ネージュも気になる異性について聞かれる。
「私が好きなのはやはり兄さんね」
皆が「やっぱり」「知ってた」という表情をする。
「だけどいつまでも兄さんに寄りかかってはいられないし、私は私の人生を見つけなくちゃいけないわよね。だからこそ、もっとすごい魔法使いにならないと」
こう言うと、ネージュはアイスティーを飲む。彼女とて、兄に依存しているばかりの妹ではなかった。

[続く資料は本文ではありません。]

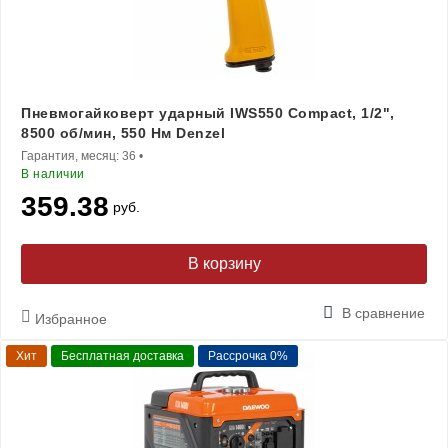
Пневмогайковерт ударный IWS550 Compact, 1/2",
8500 об/мин, 550 Нм Denzel
Гарантия, месяц:
36
•
В наличии
359.38
руб.
В корзину
В сравнение
Избранное
Хит
Бесплатная доставка
Рассрочка 0%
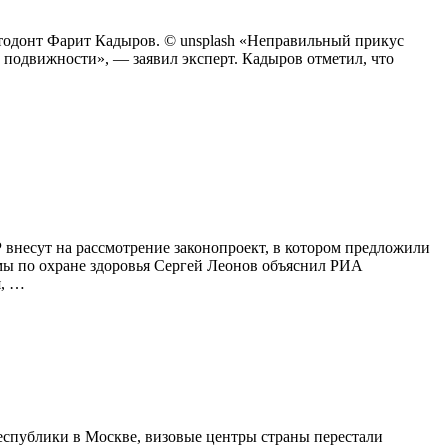
ортодонт Фарит Кадыров. © unsplash «Неправильный прикус
 подвижности», — заявил эксперт. Кадыров отметил, что
внесут на рассмотрение законопроект, в котором предложили
умы по охране здоровья Сергей Леонов объяснил РИА
я, …
еспублики в Москве, визовые центры страны перестали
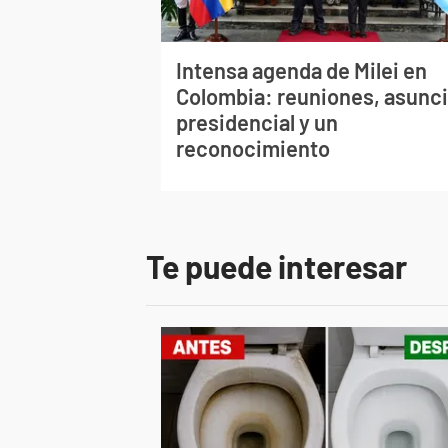
Intensa agenda de Milei en
Colombia: reuniones, asunc
presidencial y un
reconocimiento
Te puede interesar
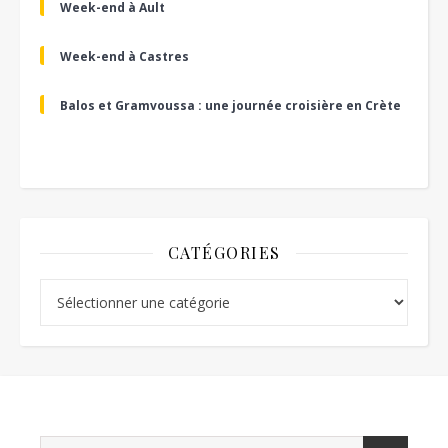
Week-end à Ault
Week-end à Castres
Balos et Gramvoussa : une journée croisière en Crète
CATÉGORIES
Catégories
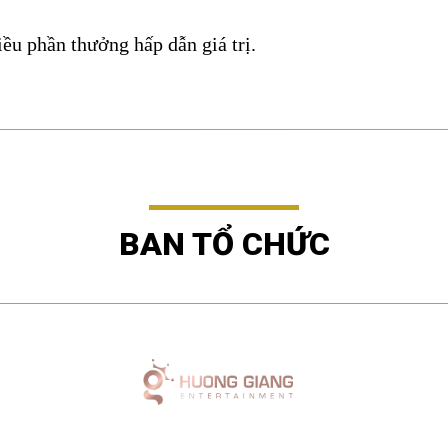
ều phần thưởng hấp dẫn giá trị.
BAN TỔ CHỨC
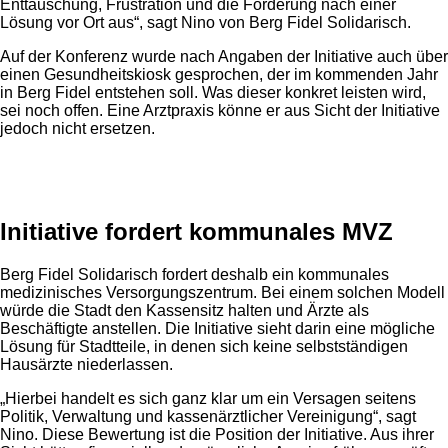
Enttäuschung, Frustration und die Forderung nach einer
Lösung vor Ort aus“, sagt Nino von Berg Fidel Solidarisch.
Auf der Konferenz wurde nach Angaben der Initiative auch über
einen Gesundheitskiosk gesprochen, der im kommenden Jahr
in Berg Fidel entstehen soll. Was dieser konkret leisten wird,
sei noch offen. Eine Arztpraxis könne er aus Sicht der Initiative
jedoch nicht ersetzen.
Anzeige
Initiative fordert kommunales MVZ
Berg Fidel Solidarisch fordert deshalb ein kommunales
medizinisches Versorgungszentrum. Bei einem solchen Modell
würde die Stadt den Kassensitz halten und Ärzte als
Beschäftigte anstellen. Die Initiative sieht darin eine mögliche
Lösung für Stadtteile, in denen sich keine selbstständigen
Hausärzte niederlassen.
„Hierbei handelt es sich ganz klar um ein Versagen seitens
Politik, Verwaltung und kassenärztlicher Vereinigung“, sagt
Nino. Diese Bewertung ist die Position der Initiative. Aus ihrer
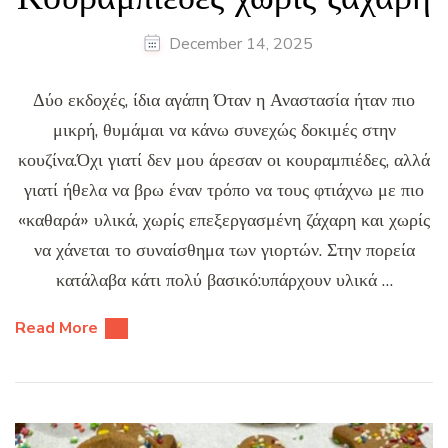
December 14, 2025
Δύο εκδοχές, ίδια αγάπη Όταν η Αναστασία ήταν πιο
μικρή, θυμάμαι να κάνω συνεχώς δοκιμές στην
κουζίνα.Όχι γιατί δεν μου άρεσαν οι κουραμπιέδες, αλλά
γιατί ήθελα να βρω έναν τρόπο να τους φτιάχνω με πιο
«καθαρά» υλικά, χωρίς επεξεργασμένη ζάχαρη και χωρίς
να χάνεται το συναίσθημα των γιορτών. Στην πορεία
κατάλαβα κάτι πολύ βασικό:υπάρχουν υλικά …
Read More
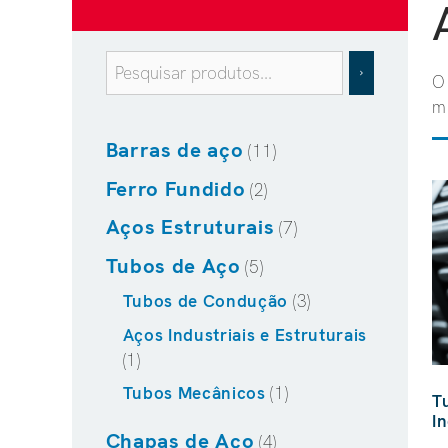
O
m
Barras de aço
(11)
Ferro Fundido
(2)
Aços Estruturais
(7)
Tubos de Aço
(5)
Tubos de Condução
(3)
Aços Industriais e Estruturais
(1)
Tubos Mecânicos
(1)
T
In
Chapas de Aço
(4)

ちなみにノナは「みんな大好きー!」と言って、場を和ませるのに一役買った。
紅茶を飲みながら、エミリーが愚痴をこぼす。
「それにしてもこの前は大変だったわ。ユールとお父様が決闘なんかして……生きた心地がしなかったもの」
「ユール殿とガイエン殿が決闘!?」
「ユールは!? 大丈夫だったの!?」
スイナとリンネは当然過敏に反応する。
「えぇっと……勝負は引き分けみたいなものかな。どちらも怪我はなかったし」
「ガイエン殿と引き分けるとは……さすがユール殿だ」
「ユール、怪我がなくてよかった……」
それぞれの方向性でホッとしているスイナとリンネを見て、エミリーも笑顔を浮かべる。
そこにブレンダがやってきた。
「女の子同士仲良くやってるね。あたしも入れておくれよ。もっとも“女の子”なんて年じゃないけどね」
ブレンダもテーブルに加わる。飲むのはもちろん酒である。
豪快にジョッキ一杯のエールを飲み干すブレンダを見て、皆は唖然とする。
「さあ、乾杯しようじゃないか!」
エミリー、スイナ、ネージュ、リンネ、ノナにブレンダを加えた六人がグラスをぶつけ合う。
ここからさらに女子会は加速していくのだった。
しばらくしてエミリーの様子を見に、ユールとガイエンが酒場にやってくる。
「エミリーさん……う!?」
女性陣が座るテーブルからはただならぬ気配が立ち込めている。
「なんだ、あのオーラは……!?」
ガイエンがユールの肩をつかむ。
「行ってはならん、ユール。今あのテーブルは男が立ち入れる領域ではないのだ……火傷では済まんぞ」
「そうですね、お父さん……!」
ユールとガイエンは、女子会に割り込むようなことはせず、自宅に戻り大人しくエミリーの帰りを待つことにするのだった。